I also suggested changing the API slightly: instead of including the string in the Cancelled repr, it would be a separate function you could call get_current_cancellation_reason() (or it would be part of the cancellation scope, and you would use get_cancelled_scope() like in the above code snippet. I can see that there is an advantage to putting the message in the Cancelled repr: that's arguably a simpler API and would be printed in any traceback that includes it. But Cancelled exceptions are usually caught (by a scope) so it doesn't seem that common to me that you'd actually see a traceback with a Cancelled error (at least not one that you'd care about). But I could be wrong about that(?)

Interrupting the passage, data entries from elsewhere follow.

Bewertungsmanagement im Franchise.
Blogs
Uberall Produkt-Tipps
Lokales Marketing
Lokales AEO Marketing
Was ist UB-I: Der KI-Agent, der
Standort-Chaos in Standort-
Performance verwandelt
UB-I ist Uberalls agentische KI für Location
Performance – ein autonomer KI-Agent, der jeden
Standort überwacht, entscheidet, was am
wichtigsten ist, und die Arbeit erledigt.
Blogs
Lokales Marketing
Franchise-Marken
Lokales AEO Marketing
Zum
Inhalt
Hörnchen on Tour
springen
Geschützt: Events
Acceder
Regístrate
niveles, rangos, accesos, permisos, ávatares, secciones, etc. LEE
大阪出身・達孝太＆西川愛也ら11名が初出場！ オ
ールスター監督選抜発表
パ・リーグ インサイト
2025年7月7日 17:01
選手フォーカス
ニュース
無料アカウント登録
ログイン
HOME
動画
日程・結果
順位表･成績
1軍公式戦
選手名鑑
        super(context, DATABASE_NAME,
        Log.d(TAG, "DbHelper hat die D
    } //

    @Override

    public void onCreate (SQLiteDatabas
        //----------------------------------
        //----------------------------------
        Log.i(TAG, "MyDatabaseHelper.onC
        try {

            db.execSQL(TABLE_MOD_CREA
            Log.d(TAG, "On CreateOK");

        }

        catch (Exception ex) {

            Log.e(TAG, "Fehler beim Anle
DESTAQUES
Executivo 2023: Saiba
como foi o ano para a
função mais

One danger from mixing the above idea with putting the message in Cancelled repr: by the time you come to print out the Cancelled, especially as part of a traceback, it may well be that you're outside the scope that caused it and the cancellation reason for the current execution point has changed (or not cancelled at all). So the two ideas (seprate API to get reason, dynamically chosen reason) probably have to go together.

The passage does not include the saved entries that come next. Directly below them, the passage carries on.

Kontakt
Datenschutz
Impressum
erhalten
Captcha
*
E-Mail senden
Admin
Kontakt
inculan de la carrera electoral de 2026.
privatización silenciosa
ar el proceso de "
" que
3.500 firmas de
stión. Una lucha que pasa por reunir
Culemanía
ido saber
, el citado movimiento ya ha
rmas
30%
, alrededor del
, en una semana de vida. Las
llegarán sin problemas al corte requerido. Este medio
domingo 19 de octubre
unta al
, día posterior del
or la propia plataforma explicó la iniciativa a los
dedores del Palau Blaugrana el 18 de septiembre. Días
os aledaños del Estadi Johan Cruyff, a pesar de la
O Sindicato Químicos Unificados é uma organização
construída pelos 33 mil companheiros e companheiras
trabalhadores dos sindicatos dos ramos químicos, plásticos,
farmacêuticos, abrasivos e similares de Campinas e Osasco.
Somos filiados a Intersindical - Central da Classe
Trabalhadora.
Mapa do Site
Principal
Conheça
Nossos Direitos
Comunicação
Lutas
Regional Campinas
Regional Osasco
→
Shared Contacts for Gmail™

arthur-tacca avatar Jul 19 '25 09:07 arthur-tacca

I wasn't really convinced by your examples at first, but after reading through gitter @oremanj managed to get through to me. This (modified) example in particular:

async def test_cancel_reason_nested() -> None:
    with trio.CancelScope() as outer_cs:
        try:
            with trio.CancelScope() as inner_cs:
                inner_cs.cancel(reason="inner")
                try:
                    await trio.lowlevel.checkpoint()
                finally:
                    outer_cs.cancel(reason="outer")

        except trio.Cancelled as ex:
            assert ex.reason == "outer"  # fails
            raise

But Cancelled exceptions are usually caught (by a scope) so it doesn't seem that common to me that you'd actually see a traceback with a Cancelled error (at least not one that you'd care about). But I could be wrong about that(?)

My impression from others is that it's fairly common to see Cancelled in tracebacks, e.g. with trio.fail_after you get them in the __context__ of the TooSlowError. But it may well be that it's not usually hugely important to see the reason in tracebacks and it's fine to leave it as a dynamic inspection tool - but that requires being aware of it.

One danger from mixing the above idea with putting the message in Cancelled repr: by the time you come to print out the Cancelled, especially as part of a traceback, it may well be that you're outside the scope that caused it and the cancellation reason for the current execution point has changed (or not cancelled at all). So the two ideas (seprate API to get reason, dynamically chosen reason) probably have to go together.

hm. We can definitely update the reason of the inner scope when we cancel the outer, but less sure of a good&reliable way of getting that into the __repr__.

I'm not sure I'll have the time to do a PR for this personally, so others are very welcome.

jakkdl avatar Jul 22 '25 13:07 jakkdl